= Benveniste de Porta =

Vidal Benveniste de Porta (Vidal Benvenist ça Porta; died 1268) was the Jewish batlle of Barcelona, Girona and Leida and a brother of Nahmanides.

Benveniste was an important official of Barcelona and the tax collector and treasurer (bailiff) of King Jaume I of Aragon. From time to time he advanced to the king payments on the municipal dues owed to the king. Thus on 17 December 1257, he advanced 3,863 sous on the dues of his bailiwick; and on the 15th of the following month he received the right to sell the tax collection of Barcelona and Girona for two years. The total advances to the king was no less than 199,483 sous, which Benveniste was allowed to recover by giving to him the tax collection from Lleida and other places of his bailiwick. Part of the payment for the tax advances was made by the Jews of Barcelona who were ordered to hand over (taxes of) 12,000 sous to Benveniste.

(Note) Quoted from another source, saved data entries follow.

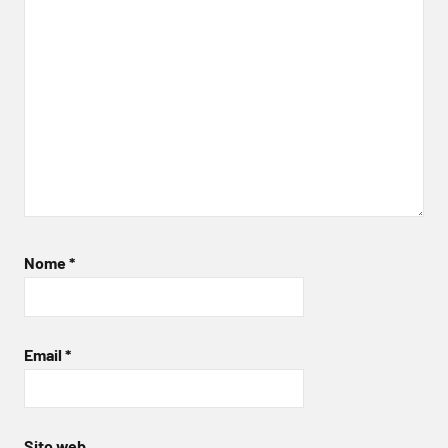
Nome
*
Email
*
Sito web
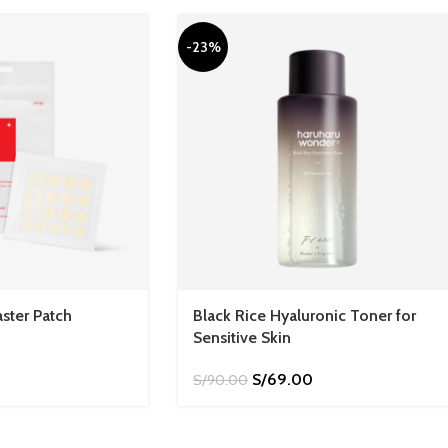
-23%
ster Patch
Black Rice Hyaluronic Toner for
Sensitive Skin
S/
69.00
S/
90.00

Meanwhile, the king continued his orders to Benveniste for the advancement of funds, drawing a check on him for 5,000 sous on June 12, 1260; while two years later the king acknowledged his indebtedness of 15,221 sous for payment made on account of the Infanta Donna Joanna, on May 21, 1262. In return for the advance, the dues of Vilafranca (ib. No. 205), as well as twenty squares of land there, and the taxes of the Balearic Islands and of Perpinyà, were granted to Benveniste. The latter continued to act as the bailiff for the king, since a record is found of acknowledgment of an advancement of 15,000 sous, paid by Benveniste to the bishop of Barcelona when proceeding on an embassy to France on 1 January 1254; and as late as 1 February 1268, the tax collection from the Jews of Girona were assigned to Benveniste.

Altogether Benveniste stood high in favor with the king and when on May 29, 1264, his brother Nahmanides was pardoned, two-thirds of the fine he had incurred for the alleged crime of vituperating Jesus in the celebrated disputation of 1263 was remitted, the king expressly stating that the pardon was given "amore Benveniste de Porta, fratris tui".

Descendants
Dr. David Raphael author of The Alhambra Decree, director of the musical documentary Song of the Sephardi, and film on the 1263 Disputation of Barcelona between Nahmanides and representatives of Christianity is a descendant of Vidal Benveniste de Porta.